UPDATE: Laurie Throness has resigned as the B.C. Liberal candidate for Chilliwack-Kent. His name will remain on the ballot.
Liberal Leader Andrew Wilkinson made the announcement at a campaign stop in Coquitlam.
“I’ve accepted his resignation ... we’ll move forward without him,” said Wilkinson.“It’s critical that we all understand that access to contraception is a critical issue in our society.”
The B.C. Liberal Party is once again in hot water for controversial remarks made by a candidate, this time comparing free contraception to eugenics.
During an all-candidates debate this week, Chilliwack-Kent candidate Laurie Throness accused the NDP of veering into eugenics in response to a question about that party’s plan to provide free contraception in the province.
“The other thing that I feel about this is that it contains a whiff of the old eugenics thing where, you know, poor people shouldn’t have babies,” he said. “And so we can’t force them to have contraception, so we’ll give it to them for free.
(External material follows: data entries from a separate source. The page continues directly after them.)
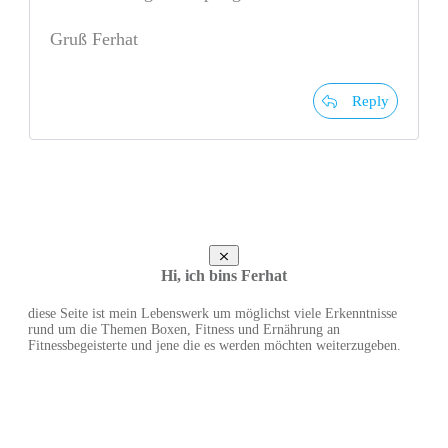
Gruß Ferhat
Reply
Hi, ich bins Ferhat
diese Seite ist mein Lebenswerk um möglichst viele Erkenntnisse
rund um die Themen Boxen, Fitness und Ernährung an
Fitnessbegeisterte und jene die es werden möchten weiterzugeben.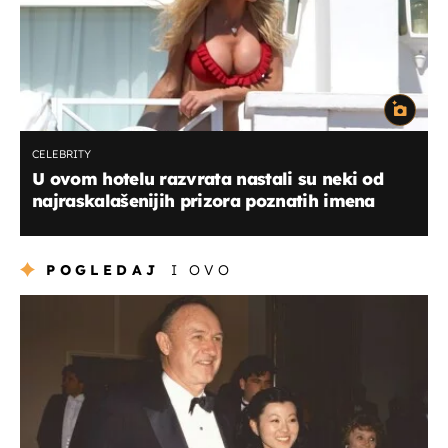
CELEBRITY
U ovom hotelu razvrata nastali su neki od
najraskalašenijih prizora poznatih imena
POGLEDAJ
I OVO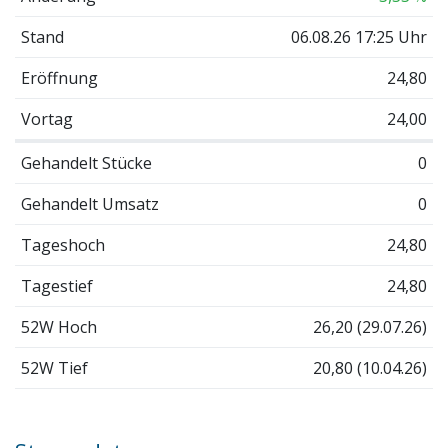
Stand
06.08.26 17:25 Uhr
Eröffnung
24,80
Vortag
24,00
Gehandelt Stücke
0
Gehandelt Umsatz
0
Tageshoch
24,80
Tagestief
24,80
52W Hoch
26,20 (29.07.26)
52W Tief
20,80 (10.04.26)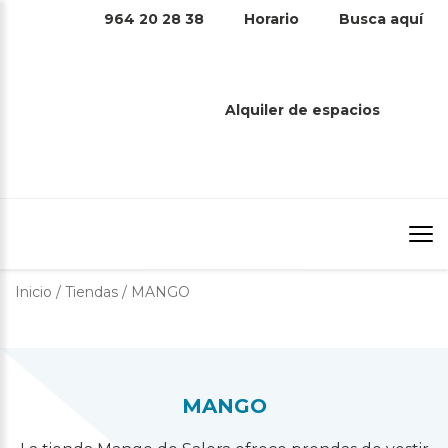
964 20 28 38
Horario
Busca aquí
MANGO
Alquiler de espacios
Inicio
/
Tiendas
/
MANGO
MANGO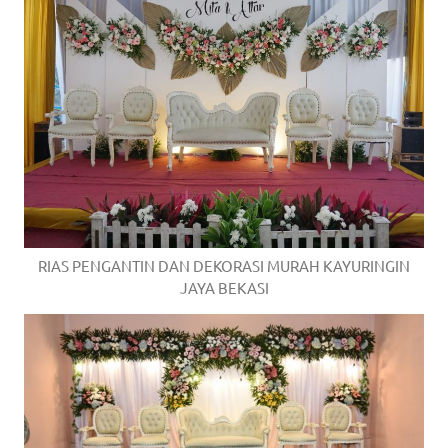
RIAS PENGANTIN DAN DEKORASI MURAH KAYURINGIN
JAYA BEKASI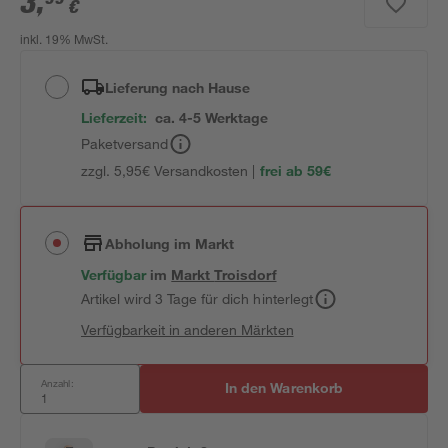
3
,
€
inkl. 19% MwSt.
Lieferung nach Hause
Lieferzeit:
ca. 4-5 Werktage
Paketversand
zzgl. 5,95€ Versandkosten |
frei ab 59€
Abholung im Markt
Verfügbar
im
Markt
Troisdorf
Artikel wird 3 Tage für dich hinterlegt
Verfügbarkeit in anderen Märkten
Anzahl:
In den Warenkorb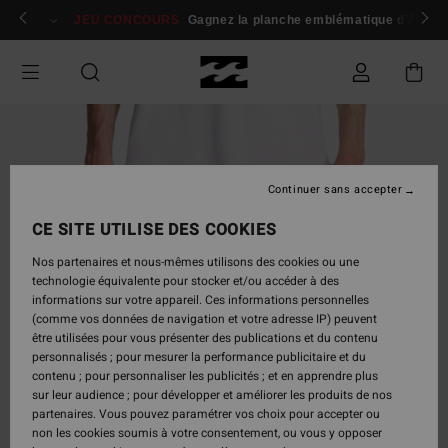
Passer
 membres
Se connecter / s'inscrire
JEU CONCOURS
Gagnez la planche emblématique d'Andy I
à
l'information
sur
le
produit
Continuer sans accepter
CE SITE UTILISE DES COOKIES
Nos partenaires et nous-mêmes utilisons des cookies ou une
technologie équivalente pour stocker et/ou accéder à des
informations sur votre appareil. Ces informations personnelles
(comme vos données de navigation et votre adresse IP) peuvent
être utilisées pour vous présenter des publications et du contenu
personnalisés ; pour mesurer la performance publicitaire et du
contenu ; pour personnaliser les publicités ; et en apprendre plus
sur leur audience ; pour développer et améliorer les produits de nos
partenaires. Vous pouvez paramétrer vos choix pour accepter ou
non les cookies soumis à votre consentement, ou vous y opposer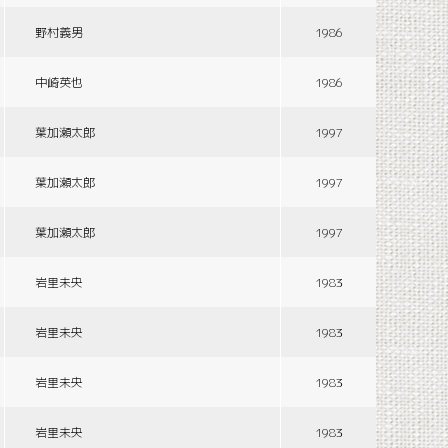
野村義男
1986
中崎英也
1986
葉加瀬太郎
1997
葉加瀬太郎
1997
葉加瀬太郎
1997
岩里未央
1983
岩里未央
1983
岩里未央
1983
岩里未央
1983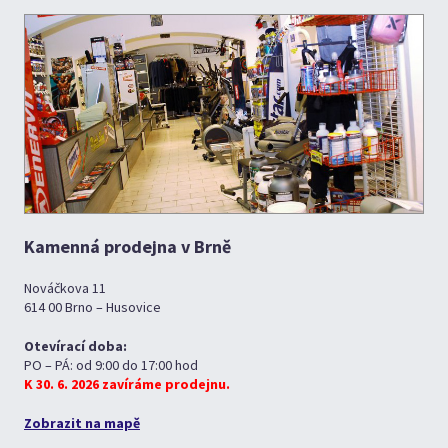
Kamenná prodejna v Brně
Nováčkova 11
614 00 Brno – Husovice
Otevírací doba:
PO – PÁ: od 9:00 do 17:00 hod
K 30. 6. 2026 zavíráme prodejnu.
Zobrazit na mapě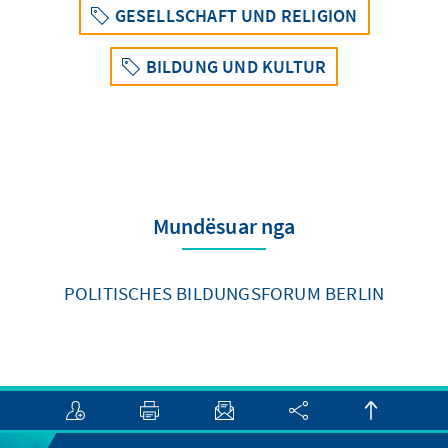
GESELLSCHAFT UND RELIGION
BILDUNG UND KULTUR
Mundësuar nga
POLITISCHES BILDUNGSFORUM BERLIN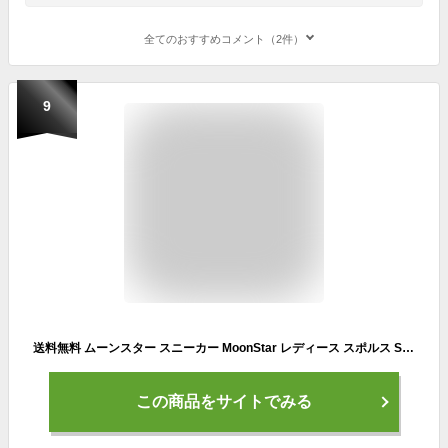
全てのおすすめコメント（2件）
9
送料無料 ムーンスター スニーカー MoonStar レディース スポルス SPORTH コンフォートシューズ ファスナー付 外反母趾 3E 幅広 天然皮革 本革 レザー 軽量 撥水 シューズ 靴 SP0212
この商品をサイトでみる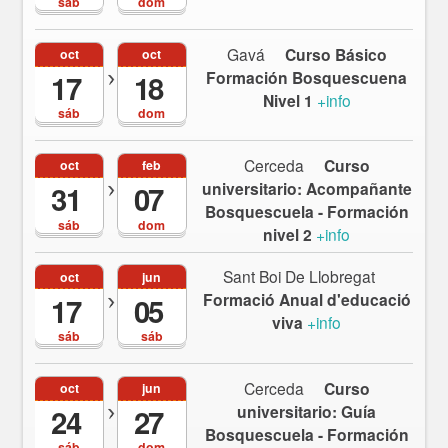
sáb
dom
Gavá
Curso Básico
oct
oct
Formación Bosquescuena
17
18
Nivel 1
+info
sáb
dom
Cerceda
Curso
oct
feb
universitario: Acompañante
31
07
Bosquescuela - Formación
sáb
dom
nivel 2
+info
Sant Boi De Llobregat
oct
jun
Formació Anual d'educació
17
05
viva
+info
sáb
sáb
Cerceda
Curso
oct
jun
universitario: Guía
24
27
Bosquescuela - Formación
sáb
dom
And maybe they’ll have fewer babies. So there will be fewer poor people in the future.”
WATCH: B.C. election called for Oct. 24. Story continues below.
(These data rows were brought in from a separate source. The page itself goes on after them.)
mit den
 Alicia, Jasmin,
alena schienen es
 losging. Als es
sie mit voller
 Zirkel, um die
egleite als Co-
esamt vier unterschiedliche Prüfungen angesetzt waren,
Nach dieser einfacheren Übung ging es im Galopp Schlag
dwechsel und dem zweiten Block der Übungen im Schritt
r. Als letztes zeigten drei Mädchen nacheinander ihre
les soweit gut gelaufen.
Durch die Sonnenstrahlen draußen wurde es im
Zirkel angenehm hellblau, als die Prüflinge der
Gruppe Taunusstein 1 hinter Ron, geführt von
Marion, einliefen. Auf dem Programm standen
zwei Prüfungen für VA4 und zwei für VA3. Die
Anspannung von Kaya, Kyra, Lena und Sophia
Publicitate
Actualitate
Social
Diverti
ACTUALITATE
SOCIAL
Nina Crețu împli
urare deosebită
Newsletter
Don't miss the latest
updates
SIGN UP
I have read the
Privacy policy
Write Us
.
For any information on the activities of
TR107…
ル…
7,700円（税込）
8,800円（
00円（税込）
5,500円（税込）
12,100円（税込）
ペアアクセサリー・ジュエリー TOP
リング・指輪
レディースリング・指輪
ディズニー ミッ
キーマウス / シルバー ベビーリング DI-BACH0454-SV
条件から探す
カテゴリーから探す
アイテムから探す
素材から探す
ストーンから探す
His comments come less than a week after a video leaked showing Liberal candidate Jane Thronthwaite making a sexist joke regarding an opposing NDP politician, while several other party members including leader Andrew Wilkinson laughed along.
To be clear, offering free birth control is not a tactic to promote eugenics, a philosophy bent on “selectively breeding” the human race, largely debunked as racist.
Multiple studies have actually pointed to the personal, health and economic benefits of free contraception. According to a 2013 Guttmacher Institute review of more than 66 studies, spanning three decades, access to reliable contraception gives more space for women to be better parents and benefits society as a whole.
Studies show that accessible contraception leads to more parents having kids when they’re financially and physically ready, and allows for better family planning to set the child up for success.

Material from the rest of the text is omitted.